Work request: In the records below, find the line holding "Envision2013 theme by Bloc (892, 1530)"; copy it and every line after it to the end, omitting all images.

Supplied information:
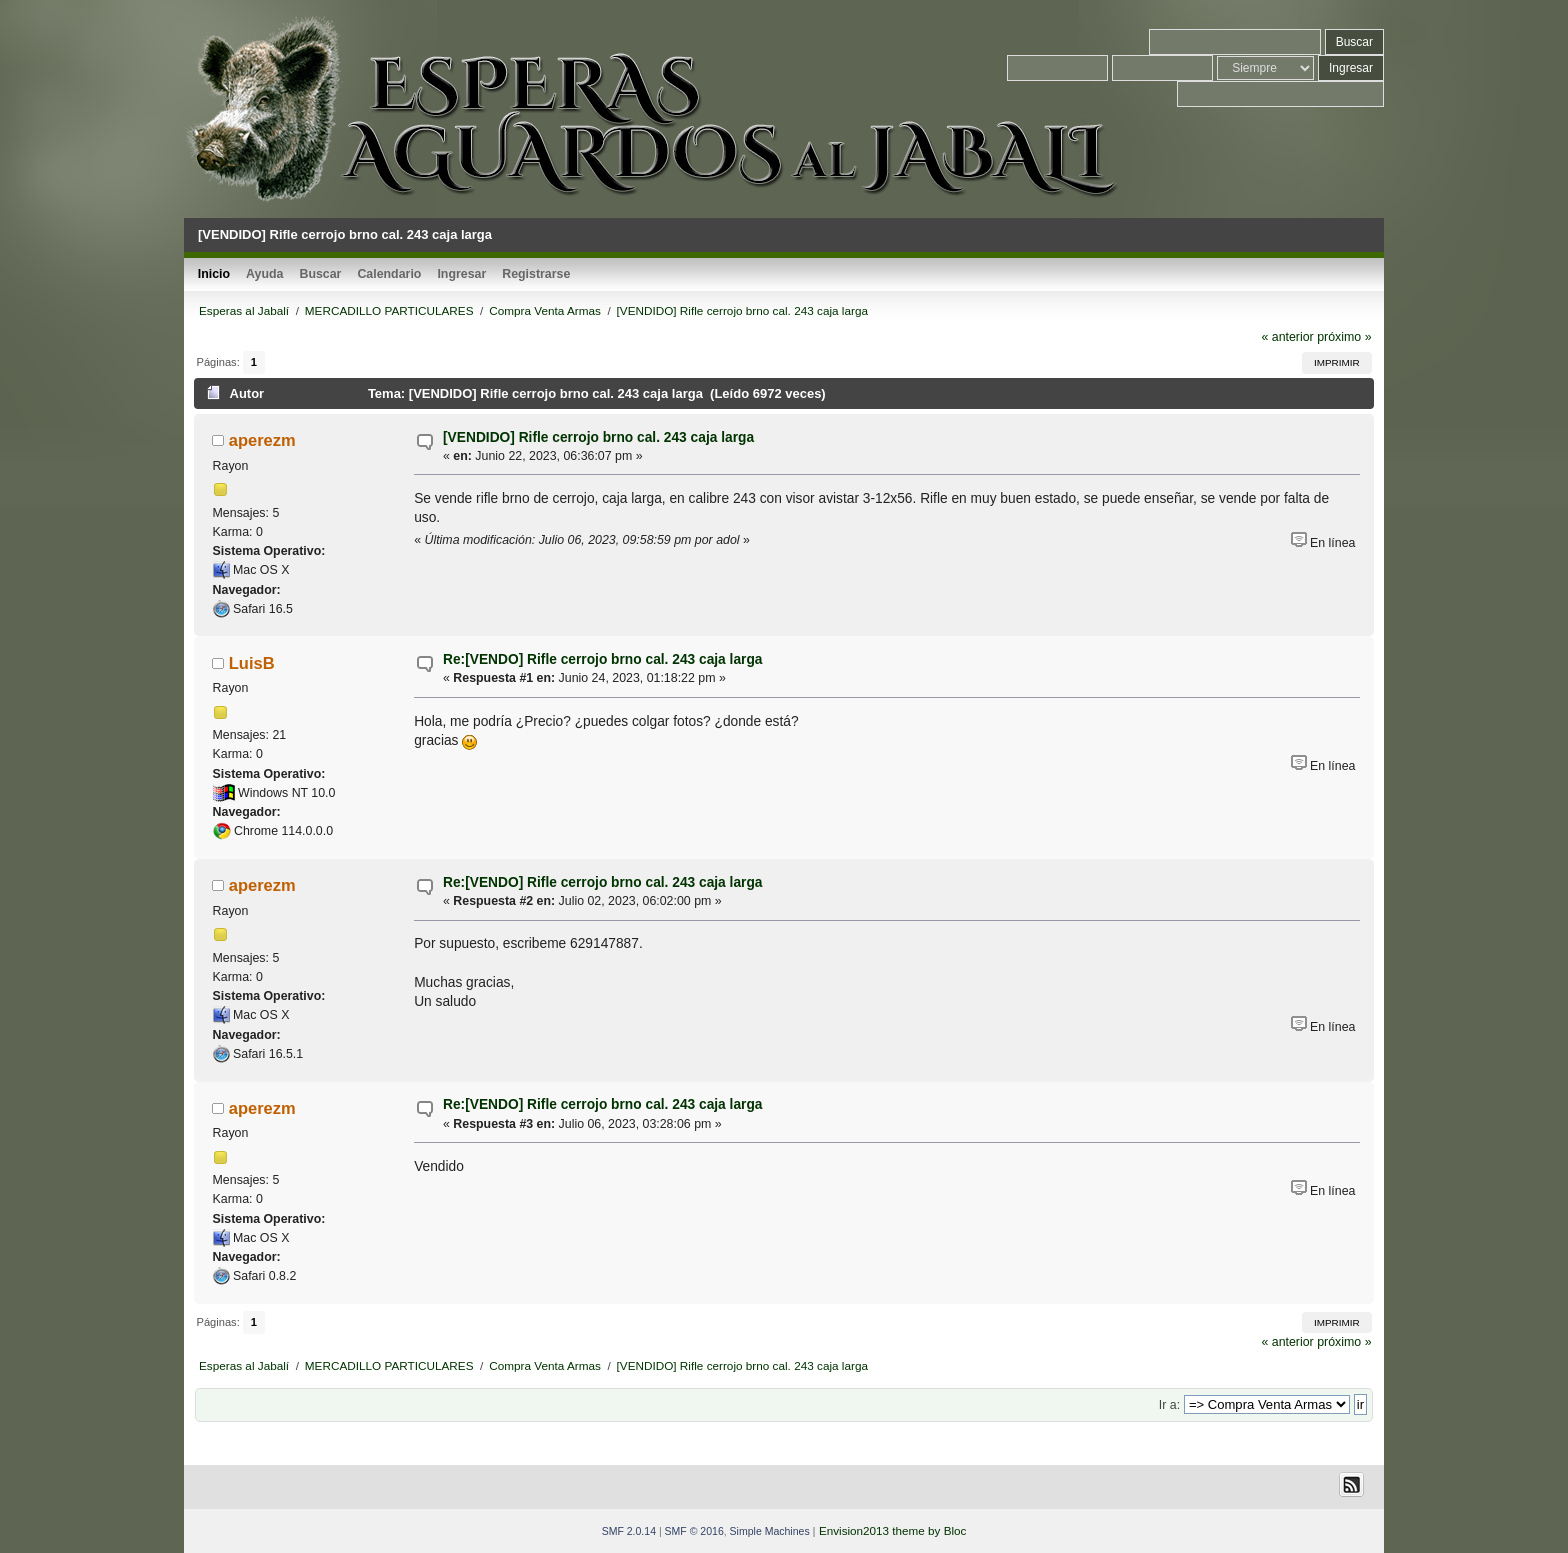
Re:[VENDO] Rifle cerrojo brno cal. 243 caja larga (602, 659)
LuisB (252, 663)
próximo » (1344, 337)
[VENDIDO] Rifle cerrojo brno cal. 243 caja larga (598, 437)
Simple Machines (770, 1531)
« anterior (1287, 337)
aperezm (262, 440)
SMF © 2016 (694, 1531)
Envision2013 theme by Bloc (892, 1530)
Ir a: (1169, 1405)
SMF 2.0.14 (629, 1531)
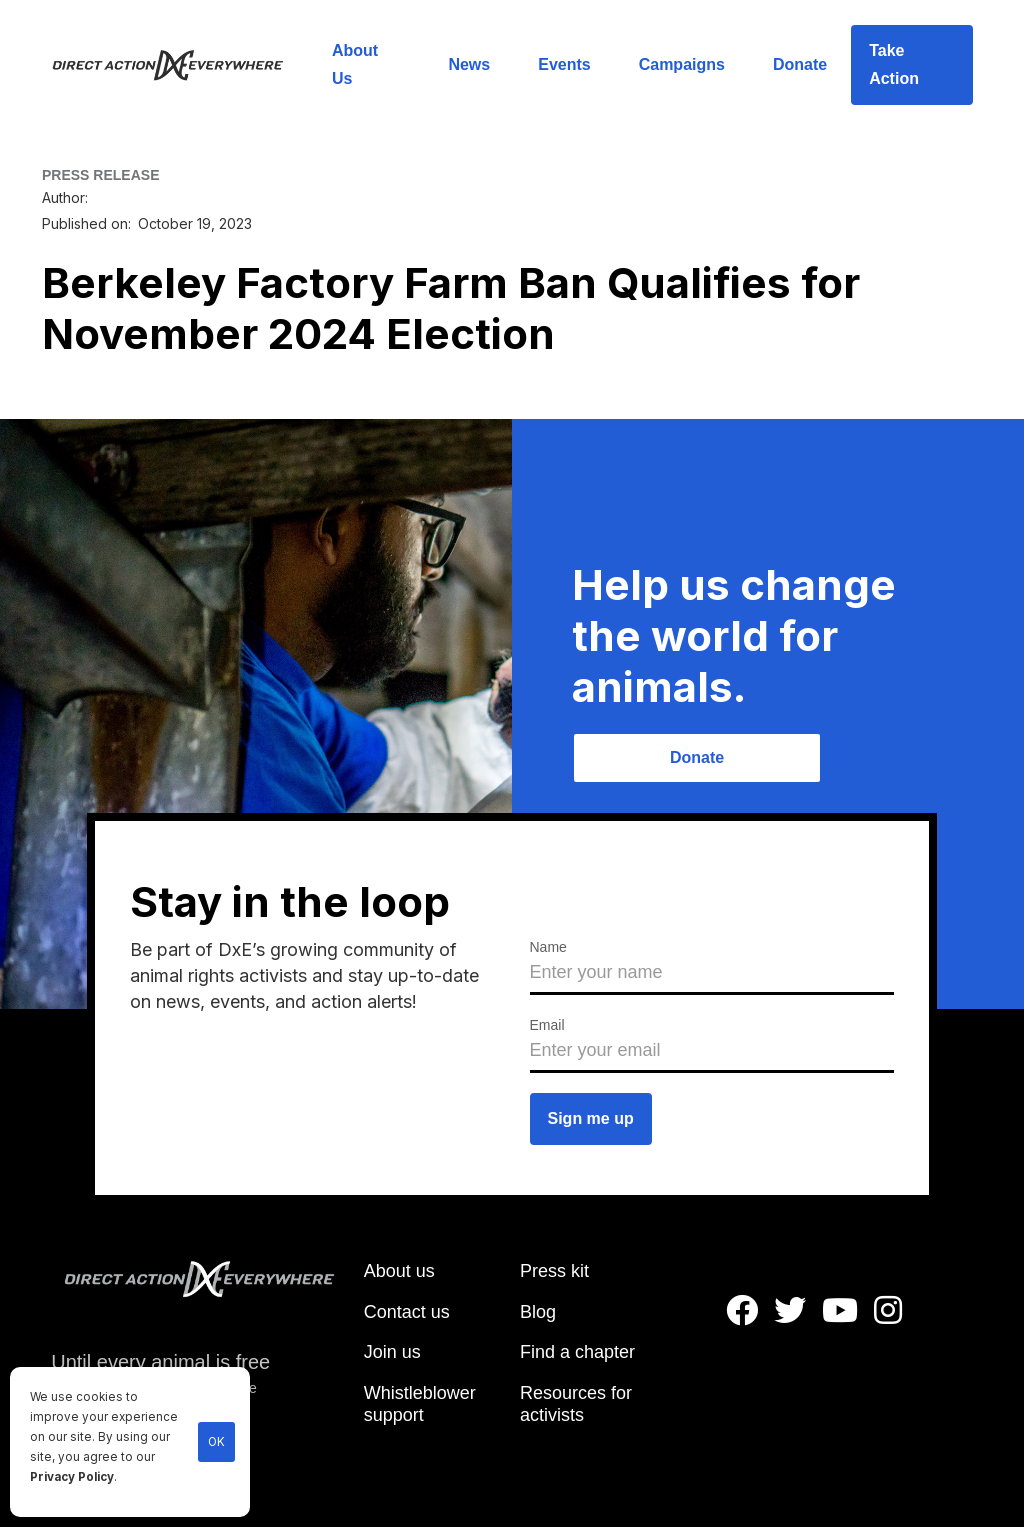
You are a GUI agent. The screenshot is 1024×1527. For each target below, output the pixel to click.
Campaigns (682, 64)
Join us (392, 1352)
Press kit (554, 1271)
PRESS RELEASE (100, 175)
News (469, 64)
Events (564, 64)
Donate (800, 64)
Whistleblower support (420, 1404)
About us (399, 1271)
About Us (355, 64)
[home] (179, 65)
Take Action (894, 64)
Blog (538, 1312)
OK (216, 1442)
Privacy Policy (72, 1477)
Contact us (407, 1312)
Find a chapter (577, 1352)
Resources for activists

Solution:
Envision2013 theme by Bloc (892, 1530)
Ir a: (1169, 1405)
SMF 2.0.14 (629, 1531)
You are a GUI agent. The screenshot is 1024×1527. For each target below, output the pixel to click.
Campaigns (682, 64)
Join us (392, 1352)
Press kit (554, 1271)
PRESS RELEASE (100, 175)
News (469, 64)
Events (564, 64)
Donate (800, 64)
Whistleblower support (420, 1404)
About us (399, 1271)
About Us (355, 64)
[home] (179, 65)
Take Action (894, 64)
Blog (538, 1312)
OK (216, 1442)
Privacy Policy (72, 1477)
Contact us (407, 1312)
Find a chapter (577, 1352)
Resources for activists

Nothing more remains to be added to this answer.